Obviously, everyone gets frustrated at some point but how we express it matters a great deal because we don't want to hurt others by hurting ourselves.
We can aggravate ourselves and others with how we express our frustration. Being frustrated is a reasonable response when we feel hurt, threatened, or incapable of fulfilling our current needs.
Our reaction to frustration is often formed very early in life. For instance, we may mimic our parents' reactions or respond based on our life experiences.
You may need to learn a new way of thinking about and reacting to frustrating situations if they cause problems in your life.
∙ Unhealthy ways of resolving frustration can lead to health problems and cause us to lose our interpersonal relationships.
An Effective Way to Manage Frustration
There are multiple factors needed to deal effectively with frustration. People usually have difficulty expressing their frustration constructively. They tend to become angry, give up, or engage in self-destructive behavior.
Here are some ideas you can use to reduce the frustration you feel in day-to-day life, also to help you react peacefully and patiently:
1. Establish mutual respect. It is crucial that you respect everyone involved, even if they have opposing opinions to your own. If you are frustrated by every speaker's opinion, you'll waste precious time.
2. Understand your thoughts, feelings, and needs. Find out who you are rather than imitating others' opinions and beliefs.
3. Understand the differences between surface needs and primary needs. In other words, is this frustration about one of your basic needs not being met, or is it merely due to a less significant, secondary need? What's preventing you from meeting this need?
4. Keep in mind what you can control and what you cannot. There are some causes of frustration that are out of your control. Invest your energy in managing them so you can move on.
5. Communication should be constructive. The ability to speak up respectfully and calmly without any judgment or shame means being able to speak up for yourself and others so everyone's needs can be met.

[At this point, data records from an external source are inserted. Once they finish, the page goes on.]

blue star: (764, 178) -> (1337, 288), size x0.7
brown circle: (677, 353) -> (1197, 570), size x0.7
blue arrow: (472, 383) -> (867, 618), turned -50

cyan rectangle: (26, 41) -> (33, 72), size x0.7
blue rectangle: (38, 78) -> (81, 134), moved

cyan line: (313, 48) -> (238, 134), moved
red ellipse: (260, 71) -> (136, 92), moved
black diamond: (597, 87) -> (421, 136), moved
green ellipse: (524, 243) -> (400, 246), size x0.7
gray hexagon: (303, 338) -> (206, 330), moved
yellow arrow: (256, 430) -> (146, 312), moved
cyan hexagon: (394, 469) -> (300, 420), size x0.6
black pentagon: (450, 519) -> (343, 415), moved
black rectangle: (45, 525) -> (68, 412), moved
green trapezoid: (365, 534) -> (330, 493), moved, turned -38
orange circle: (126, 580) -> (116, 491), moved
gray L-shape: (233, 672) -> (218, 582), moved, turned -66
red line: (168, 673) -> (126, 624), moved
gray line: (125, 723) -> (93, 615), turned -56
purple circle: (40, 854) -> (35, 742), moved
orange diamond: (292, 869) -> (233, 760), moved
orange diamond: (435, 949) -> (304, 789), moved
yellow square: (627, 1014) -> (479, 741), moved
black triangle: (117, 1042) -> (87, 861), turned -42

6. Be careful not to take responsibility for the actions of others. Every individual has freedom of choice, so you cannot make them do anything you want. A rational adult will make their own decisions, so be responsible for your own decisions. Remember, only you have the authority to make your own choices, and no one else can force you to.

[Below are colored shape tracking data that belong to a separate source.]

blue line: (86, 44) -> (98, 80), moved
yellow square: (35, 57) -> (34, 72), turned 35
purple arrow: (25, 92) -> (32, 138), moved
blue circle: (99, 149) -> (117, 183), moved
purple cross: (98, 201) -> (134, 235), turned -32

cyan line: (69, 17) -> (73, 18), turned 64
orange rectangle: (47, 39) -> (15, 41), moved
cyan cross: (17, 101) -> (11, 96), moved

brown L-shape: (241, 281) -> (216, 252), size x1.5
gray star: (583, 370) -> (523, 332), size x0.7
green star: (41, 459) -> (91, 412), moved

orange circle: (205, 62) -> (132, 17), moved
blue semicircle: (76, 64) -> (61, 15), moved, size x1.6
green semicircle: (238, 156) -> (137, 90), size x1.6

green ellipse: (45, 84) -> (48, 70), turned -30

7. It is essential to find out what caused the problem. You will lose your grip on frustration when you identify the root cause of your hurt or frustration and not blame others.

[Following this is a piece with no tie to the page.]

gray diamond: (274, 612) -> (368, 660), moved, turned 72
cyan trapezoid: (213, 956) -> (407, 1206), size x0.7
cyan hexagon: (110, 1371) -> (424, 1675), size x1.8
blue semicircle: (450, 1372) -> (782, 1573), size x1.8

8. It's important to remember that frustration isn't always a bad thing. Frustration can motivate you to change if specific problems in your life keep you from reaching your goals.
∙ Consider your progression in meeting your life goals. Where do you think you will be in five or ten years? Sometimes you will need to make changes to your life and develop new goals to reduce your frustration and turn your plan into a reality.
9. Accept the present reality. When frustration manifests as anger towards something beyond our control, we need to learn to accept life's realities.
∙ The situation may be beyond your control, such as being stuck in traffic, so you can learn to take it as it comes. Also, remember to breathe deeply and control your breath.
You could allow frustration to hinder your progress and prevent you from achieving those goals you have set for yourself. Understand that while frustration cannot be eliminated from your life, it can be managed to make it less unhealthy.